■ PROBLEM
Write out exactly the lines from the one containing "Segment every instance" through the last line of the records below, and no others.

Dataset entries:
- Opening Delimiter -
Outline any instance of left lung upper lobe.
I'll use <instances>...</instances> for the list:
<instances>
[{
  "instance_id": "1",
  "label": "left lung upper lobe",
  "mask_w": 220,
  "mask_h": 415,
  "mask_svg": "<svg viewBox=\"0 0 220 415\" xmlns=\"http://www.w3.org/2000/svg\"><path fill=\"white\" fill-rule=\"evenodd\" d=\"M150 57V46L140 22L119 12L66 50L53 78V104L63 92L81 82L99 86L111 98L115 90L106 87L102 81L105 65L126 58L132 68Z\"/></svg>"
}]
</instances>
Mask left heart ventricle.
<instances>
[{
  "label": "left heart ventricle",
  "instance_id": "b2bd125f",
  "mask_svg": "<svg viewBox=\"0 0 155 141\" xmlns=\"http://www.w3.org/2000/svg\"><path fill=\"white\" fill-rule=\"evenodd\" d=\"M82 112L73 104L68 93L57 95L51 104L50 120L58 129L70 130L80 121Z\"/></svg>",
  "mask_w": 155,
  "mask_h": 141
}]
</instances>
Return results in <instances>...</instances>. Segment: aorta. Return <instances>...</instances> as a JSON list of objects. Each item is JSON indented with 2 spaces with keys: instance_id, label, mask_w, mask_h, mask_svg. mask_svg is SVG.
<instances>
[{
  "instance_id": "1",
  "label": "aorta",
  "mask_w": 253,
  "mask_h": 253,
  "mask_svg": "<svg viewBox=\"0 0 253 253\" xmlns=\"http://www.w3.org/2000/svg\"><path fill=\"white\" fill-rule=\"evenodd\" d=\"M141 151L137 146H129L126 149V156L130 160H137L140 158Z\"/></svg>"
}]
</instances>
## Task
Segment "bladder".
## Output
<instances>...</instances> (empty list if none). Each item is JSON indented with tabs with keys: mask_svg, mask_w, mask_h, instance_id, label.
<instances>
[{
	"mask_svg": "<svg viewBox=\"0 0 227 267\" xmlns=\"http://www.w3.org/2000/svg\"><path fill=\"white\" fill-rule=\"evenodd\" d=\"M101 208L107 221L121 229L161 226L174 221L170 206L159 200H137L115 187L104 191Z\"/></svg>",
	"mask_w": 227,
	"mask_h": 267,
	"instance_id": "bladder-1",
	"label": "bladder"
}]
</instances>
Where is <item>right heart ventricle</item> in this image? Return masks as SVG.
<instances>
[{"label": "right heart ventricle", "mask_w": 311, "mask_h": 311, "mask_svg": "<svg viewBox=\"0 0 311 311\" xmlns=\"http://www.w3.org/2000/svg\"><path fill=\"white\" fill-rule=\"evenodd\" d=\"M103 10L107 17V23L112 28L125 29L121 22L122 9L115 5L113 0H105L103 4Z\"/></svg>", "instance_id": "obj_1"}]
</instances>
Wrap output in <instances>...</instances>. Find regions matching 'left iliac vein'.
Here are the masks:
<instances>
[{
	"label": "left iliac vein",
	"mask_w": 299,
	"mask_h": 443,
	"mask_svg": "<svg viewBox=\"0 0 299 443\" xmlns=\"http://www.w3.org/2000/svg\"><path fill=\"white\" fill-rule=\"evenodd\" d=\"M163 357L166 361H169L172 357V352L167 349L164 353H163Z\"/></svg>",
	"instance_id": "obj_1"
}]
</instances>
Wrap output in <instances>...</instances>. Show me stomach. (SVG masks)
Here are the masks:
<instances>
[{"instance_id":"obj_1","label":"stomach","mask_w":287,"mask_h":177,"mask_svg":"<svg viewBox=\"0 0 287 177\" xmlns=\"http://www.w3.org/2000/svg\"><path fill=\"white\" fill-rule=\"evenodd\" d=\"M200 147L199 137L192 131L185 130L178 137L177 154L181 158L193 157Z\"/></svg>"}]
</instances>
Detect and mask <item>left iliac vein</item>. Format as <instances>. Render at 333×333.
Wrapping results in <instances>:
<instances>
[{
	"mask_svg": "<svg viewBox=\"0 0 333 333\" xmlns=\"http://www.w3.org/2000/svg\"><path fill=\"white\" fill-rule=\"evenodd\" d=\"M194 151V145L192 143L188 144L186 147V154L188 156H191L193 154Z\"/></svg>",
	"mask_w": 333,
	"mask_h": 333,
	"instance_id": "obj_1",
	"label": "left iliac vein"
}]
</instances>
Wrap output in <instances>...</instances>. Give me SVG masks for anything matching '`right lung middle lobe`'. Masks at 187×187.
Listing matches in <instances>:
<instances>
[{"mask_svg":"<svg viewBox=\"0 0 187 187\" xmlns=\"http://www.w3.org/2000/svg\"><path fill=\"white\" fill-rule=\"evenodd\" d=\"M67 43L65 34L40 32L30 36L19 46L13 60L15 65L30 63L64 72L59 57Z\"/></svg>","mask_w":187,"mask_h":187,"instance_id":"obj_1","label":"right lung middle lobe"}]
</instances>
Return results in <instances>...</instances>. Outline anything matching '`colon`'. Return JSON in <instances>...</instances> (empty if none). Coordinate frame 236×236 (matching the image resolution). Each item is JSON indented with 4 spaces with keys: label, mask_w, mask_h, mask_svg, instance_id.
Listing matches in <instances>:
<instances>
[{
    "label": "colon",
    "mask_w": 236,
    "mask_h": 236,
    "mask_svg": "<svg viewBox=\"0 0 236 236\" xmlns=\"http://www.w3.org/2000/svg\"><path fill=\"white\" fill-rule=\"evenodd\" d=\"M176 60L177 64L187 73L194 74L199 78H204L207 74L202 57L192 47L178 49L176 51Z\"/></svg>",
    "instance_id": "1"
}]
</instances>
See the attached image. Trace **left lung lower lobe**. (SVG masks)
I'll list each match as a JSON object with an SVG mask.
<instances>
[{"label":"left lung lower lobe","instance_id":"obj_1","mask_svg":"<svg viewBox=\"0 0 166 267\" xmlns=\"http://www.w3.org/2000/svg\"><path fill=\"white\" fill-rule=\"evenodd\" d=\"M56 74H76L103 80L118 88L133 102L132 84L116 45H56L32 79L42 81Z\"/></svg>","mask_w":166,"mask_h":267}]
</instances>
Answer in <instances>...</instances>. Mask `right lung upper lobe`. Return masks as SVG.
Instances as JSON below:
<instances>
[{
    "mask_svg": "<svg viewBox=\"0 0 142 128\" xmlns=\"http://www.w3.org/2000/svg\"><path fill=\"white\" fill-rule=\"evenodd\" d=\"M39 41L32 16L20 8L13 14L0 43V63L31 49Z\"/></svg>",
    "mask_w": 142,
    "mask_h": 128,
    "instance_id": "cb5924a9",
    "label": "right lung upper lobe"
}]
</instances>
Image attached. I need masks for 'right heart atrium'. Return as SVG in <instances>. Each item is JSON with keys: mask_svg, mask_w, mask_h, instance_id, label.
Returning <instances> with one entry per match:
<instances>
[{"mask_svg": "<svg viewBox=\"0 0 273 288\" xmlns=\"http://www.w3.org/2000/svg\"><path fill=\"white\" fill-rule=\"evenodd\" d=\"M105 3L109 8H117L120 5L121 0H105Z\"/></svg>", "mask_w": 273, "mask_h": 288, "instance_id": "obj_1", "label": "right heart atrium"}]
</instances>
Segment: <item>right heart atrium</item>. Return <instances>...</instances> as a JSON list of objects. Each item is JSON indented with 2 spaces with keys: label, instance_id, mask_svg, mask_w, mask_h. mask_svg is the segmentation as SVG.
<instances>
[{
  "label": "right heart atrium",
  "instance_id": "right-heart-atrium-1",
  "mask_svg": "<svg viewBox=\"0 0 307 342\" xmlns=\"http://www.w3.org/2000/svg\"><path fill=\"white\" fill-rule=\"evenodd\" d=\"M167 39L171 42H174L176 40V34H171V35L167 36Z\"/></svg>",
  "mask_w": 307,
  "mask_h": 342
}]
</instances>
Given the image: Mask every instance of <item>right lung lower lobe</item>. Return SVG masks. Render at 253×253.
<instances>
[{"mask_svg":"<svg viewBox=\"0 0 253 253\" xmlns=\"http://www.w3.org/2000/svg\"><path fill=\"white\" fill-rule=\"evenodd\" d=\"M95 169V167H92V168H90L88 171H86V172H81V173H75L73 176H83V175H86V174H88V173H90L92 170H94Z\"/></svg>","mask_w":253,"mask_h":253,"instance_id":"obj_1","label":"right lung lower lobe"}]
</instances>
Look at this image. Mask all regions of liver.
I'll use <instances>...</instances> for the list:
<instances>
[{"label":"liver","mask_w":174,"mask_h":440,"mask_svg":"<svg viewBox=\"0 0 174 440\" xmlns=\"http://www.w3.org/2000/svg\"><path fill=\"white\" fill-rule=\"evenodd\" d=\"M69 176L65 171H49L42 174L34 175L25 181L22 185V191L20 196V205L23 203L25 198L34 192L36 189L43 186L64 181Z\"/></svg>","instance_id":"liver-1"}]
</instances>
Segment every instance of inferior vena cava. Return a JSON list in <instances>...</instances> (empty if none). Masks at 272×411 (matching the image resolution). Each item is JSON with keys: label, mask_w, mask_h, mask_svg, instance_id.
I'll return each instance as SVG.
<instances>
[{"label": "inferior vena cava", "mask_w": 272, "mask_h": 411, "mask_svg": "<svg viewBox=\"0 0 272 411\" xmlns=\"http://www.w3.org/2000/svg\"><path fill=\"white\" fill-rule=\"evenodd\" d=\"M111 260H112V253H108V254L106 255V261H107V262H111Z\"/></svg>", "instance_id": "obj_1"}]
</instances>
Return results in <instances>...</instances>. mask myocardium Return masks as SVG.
- Closing Delimiter -
■ RESULT OF THIS TASK
Segment every instance of inferior vena cava. Return a JSON list in <instances>...</instances> (empty if none). Masks at 272×411 (matching the image resolution). Each item is JSON with keys: label, mask_w, mask_h, mask_svg, instance_id.
I'll return each instance as SVG.
<instances>
[{"label": "inferior vena cava", "mask_w": 272, "mask_h": 411, "mask_svg": "<svg viewBox=\"0 0 272 411\" xmlns=\"http://www.w3.org/2000/svg\"><path fill=\"white\" fill-rule=\"evenodd\" d=\"M111 260H112V253H108V254L106 255V261H107V262H111Z\"/></svg>", "instance_id": "obj_1"}]
</instances>
Return results in <instances>...</instances>. mask myocardium Return masks as SVG.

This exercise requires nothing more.